AGW example: Tamino’s (?) absurdist blog about the probability of having consecutive hot periods being astronomically low

 

hindsight bias: Hindsight bias is the tendency to construct one’s memory after the fact (or interpret the meaning of something said in the past) according to currently known facts and one’s current beliefs. In this way, one appears to make the past consistent with the present and more predictive or predictable than it actually was.

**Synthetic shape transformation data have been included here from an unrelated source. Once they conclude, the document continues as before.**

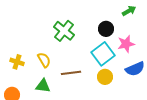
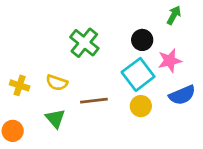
green arrow: (129, 11) -> (174, 15), turned -32
yellow semicircle: (44, 60) -> (57, 83), turned 140
green triangle: (43, 86) -> (55, 118), turned 42

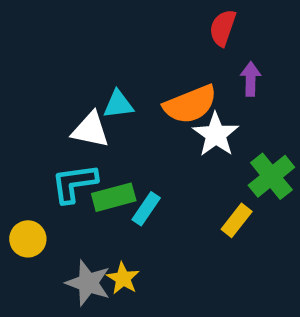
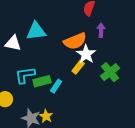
cyan triangle: (118, 104) -> (36, 31), moved, size x1.5
white triangle: (90, 130) -> (13, 43), moved
yellow rectangle: (237, 220) -> (78, 67), moved

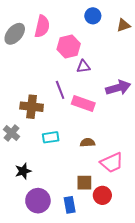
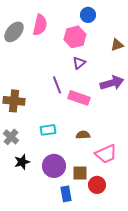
brown triangle: (123, 25) -> (117, 45), moved
pink hexagon: (69, 46) -> (75, 37), moved
purple triangle: (83, 67) -> (79, 63), turned -32
brown cross: (32, 107) -> (14, 101), moved
gray cross: (12, 133) -> (11, 137), moved
purple circle: (38, 201) -> (54, 166), moved

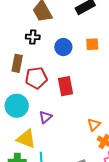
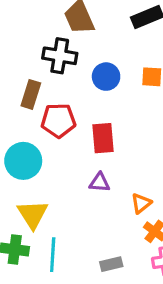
black cross: (33, 37) -> (60, 56), size x1.5
purple triangle: (45, 117) -> (100, 182), moved, turned 40
yellow triangle: (26, 139) -> (33, 214), turned 30

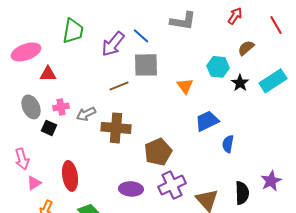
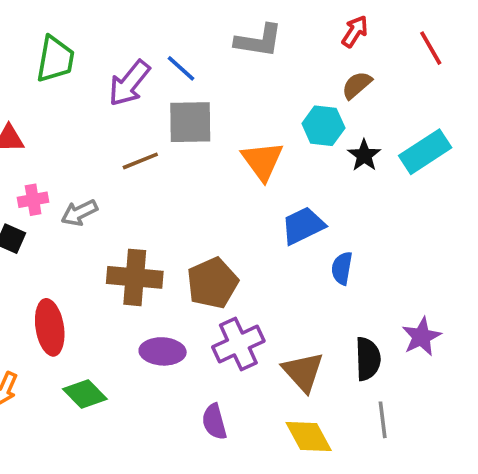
brown semicircle: (246, 48) -> (357, 85), moved
orange triangle: (185, 86) -> (262, 161), size x1.4
brown cross: (116, 128) -> (135, 277), moved

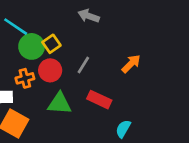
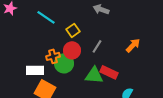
green circle: (32, 46) -> (64, 63), moved
green triangle: (59, 104) -> (94, 75), moved

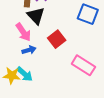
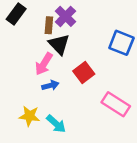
pink arrow: (23, 32) -> (44, 64), turned 66
cyan arrow: (25, 74) -> (56, 124), moved

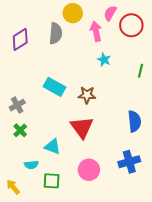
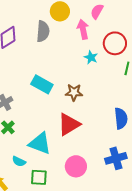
red circle: (131, 25) -> (115, 43), moved
red triangle: (82, 127) -> (69, 124), turned 35
cyan triangle: (53, 147) -> (40, 143), size x1.4
cyan semicircle: (31, 165) -> (19, 161), turned 32

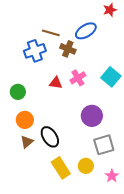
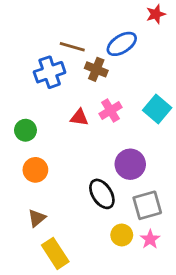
black ellipse: (50, 137) -> (102, 194), moved
brown triangle: (27, 142) -> (37, 218), moved
yellow rectangle: (61, 168) -> (55, 253), moved
pink star: (112, 176) -> (150, 239), moved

AGW example: The Met Office discovering in January how it had forecasted a cold December in October, as shown by a statement nobody did read, and nobody has read

AGW example: The silly notion that Anthropogenic Global Warming has been consensually recognized in the 1970’s or even earlier

 

inattentional blindness: Inattentional blindness is an inability to perceive something that is within one’s direct perceptual field because one is attending to something else

AGW example: Lancet publishing an incredibly misleading Climate Change report with little mention of the huge difference in the number and type of deaths of people during cold and warm snaps

AGW example: The complete lack of interest about linking the generalized Northern Hemispheric cold and the silent Sun

 

magical thinking: According to anthropologist Dr. Phillips Stevens Jr., magical thinking involves several elements, including a belief in the interconnectedness of all things through forces and powers that transcend both physical and spiritual connections. Magical thinking invests special powers and forces in many things that are seen as symbol. One of the driving principles of magical thinking is the notion that things that resemble each other are causally connected in some way that defies scientific testing (the law of similarity)

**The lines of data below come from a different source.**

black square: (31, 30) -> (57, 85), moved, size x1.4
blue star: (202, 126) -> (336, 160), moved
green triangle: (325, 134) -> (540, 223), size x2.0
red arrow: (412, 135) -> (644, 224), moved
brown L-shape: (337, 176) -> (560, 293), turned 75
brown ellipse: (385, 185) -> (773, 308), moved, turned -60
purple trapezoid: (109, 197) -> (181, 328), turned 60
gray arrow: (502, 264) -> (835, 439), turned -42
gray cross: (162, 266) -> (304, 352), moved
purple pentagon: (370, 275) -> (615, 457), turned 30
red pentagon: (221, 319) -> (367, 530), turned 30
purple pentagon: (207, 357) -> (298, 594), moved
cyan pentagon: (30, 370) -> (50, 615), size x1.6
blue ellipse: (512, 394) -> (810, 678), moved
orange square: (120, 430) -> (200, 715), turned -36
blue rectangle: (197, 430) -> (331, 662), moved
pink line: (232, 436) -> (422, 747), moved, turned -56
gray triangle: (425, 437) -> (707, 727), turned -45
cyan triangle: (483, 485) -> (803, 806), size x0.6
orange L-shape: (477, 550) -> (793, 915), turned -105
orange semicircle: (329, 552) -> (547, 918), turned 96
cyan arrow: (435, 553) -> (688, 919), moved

AGW example: CO2’s mysterious ability to free the Arctic from the ice, and to increase the amount of ice in Antarctica, plus its long hand into anything and everything that ever happens and has bad consequences.

 

motivated reasoning: Motivated reasoning is confirmation bias taken to the next level. Motivated reasoning leads people to confirm what they already believe, while ignoring contrary data. But it also drives people to develop elaborate rationalizations to justify holding beliefs that logic and evidence have shown to be wrong

AGW example: The Anthropogenic Global Warming’s crowd supernatural swiftness in explaining every (bad) phenomenon as a consequence of human CO2 emissions

 

nonfalsifiability: Scientific theories not only explain empirical phenomena, they also predict empirical phenomena. One way we know a scientific theory is no good is that its predictions keep failing. Predictions can’t fail unless a theory is falsifiable. Some pseudoscientific [theories] can’t be falsified because they are consistent with every imaginable empirical state of affairs. Karl Popper noted that psychoanalytic theory, including Freud’s theory of the Oedipus complex, is pseudoscientific because they seem to explain everything and do not leave open the possibility of error. Even contradictory behaviors are appealed to in support of the theory.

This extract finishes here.